El proceso de morir, el más común, es un tiempo especial para que cada persona haga las paces con su historia, con su gente, deje las cosas como hay que dejarlas y hasta pueda elegir sus propios funerales. Por eso, desgraciadamente, hay quienes cometemos otro error: no dejar al moribundo marcharse y retenerlo de manera posesiva. No, lo correcto es decirle que ha hecho bien las cosas en su vida, que se le quiere y que puede irse tranquilo y satisfecho.

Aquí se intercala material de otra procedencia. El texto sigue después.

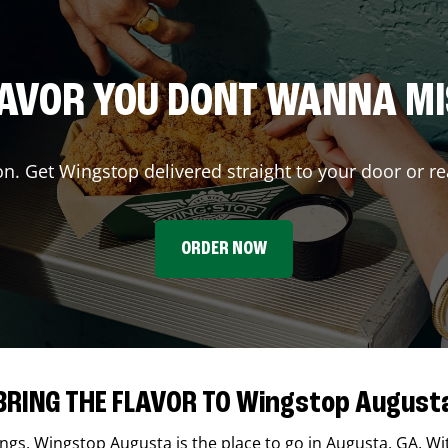
AVOR YOU DONT WANNA M
on. Get Wingstop delivered straight to your door or re
ORDER NOW
BRING THE FLAVOR TO Wingstop August
ings,
Wingstop
Augusta
is the place to go in
Augusta
,
GA
. Wi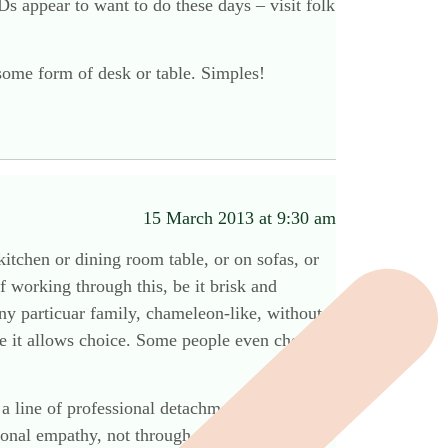
s appear to want to do these days – visit folk
some form of desk or table. Simples!
15 March 2013 at 9:30 am
itchen or dining room table, or on sofas, or
f working through this, be it brisk and
ny particuar family, chameleon-like, without
use it allows choice. Some people even choose
 a line of professional detachment, then you
rsonal empathy, not through a display of macho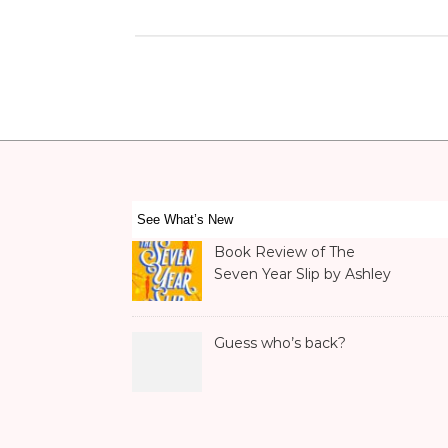
See What’s New
Book Review of The
Seven Year Slip by Ashley
Poston
Guess who’s back?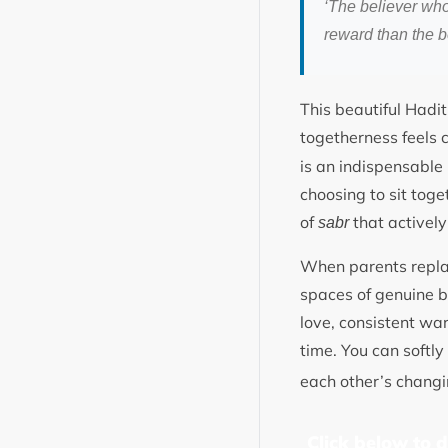
‘The believer who
reward than the b
This beautiful Hadi
togetherness feels c
is an indispensable 
choosing to sit toge
of
that actively
sabr
When parents replac
spaces of genuine be
love, consistent wa
time. You can softl
each other’s chan
Click below to 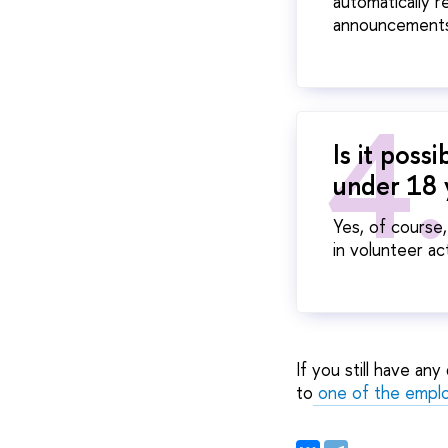
automatically r
announcements
Is it poss
under 18 
Yes, of course
in volunteer ac
If you still have an
to
one of the empl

Enric Benito insiste es que la muerte es un proceso natural en que la persona necesita intimidad, ser reconocida, no tener dolor, tener un entorno de afecto, seguridad y confianza y ser cuidada integralmente para poder cumplir tres tareas: aceptar lo vivido, conectar con lo querido y entregarse a lo pertenecido, a su fe o sus convicciones hondas. Humanizar el proceso de morir significa reconocer nuestra vulnerabilidad, pero sin olvidar lo que en el fondo somos, nuestra dimensión trascendente.


Cualquier resistencia a un proceso natural, bien el alumbramiento o el proceso de morir, lo complica.

No resulta extraño experimentar ante la muerte tres etapas muy claras. Una primera de caos, miedo, incertidumbre y lucha, de negación de la realidad. Otra de aceptación y entrega a la verdad de lo que le sucede y, finalmente, la que sigue con la verdadera sanación, un “pasar y conocer” y llegar a una conciencia que no se tenía antes. Etapas de quien va a morir y de quienes les acompañamos, aunque lamentablemente en una gran parte de los casos la que domine sea la primera.

Cualquier resistencia a un proceso natural, bien el alumbramiento o el proceso de morir, lo complica. Y en esas resistencias aparecen las sombras, lo que no hemos vivido, las vicisitudes que no tenemos resueltas, las que hemos dejado pendientes. Hay que prever que en cualquier momento nos puede llegar la hora de morir. Por eso hay que vivir despiertos, en paz con nosotros mismos y con los demás, sobre todo con las personas que apreciamos. Porque morirse es normal y siempre acaba bien.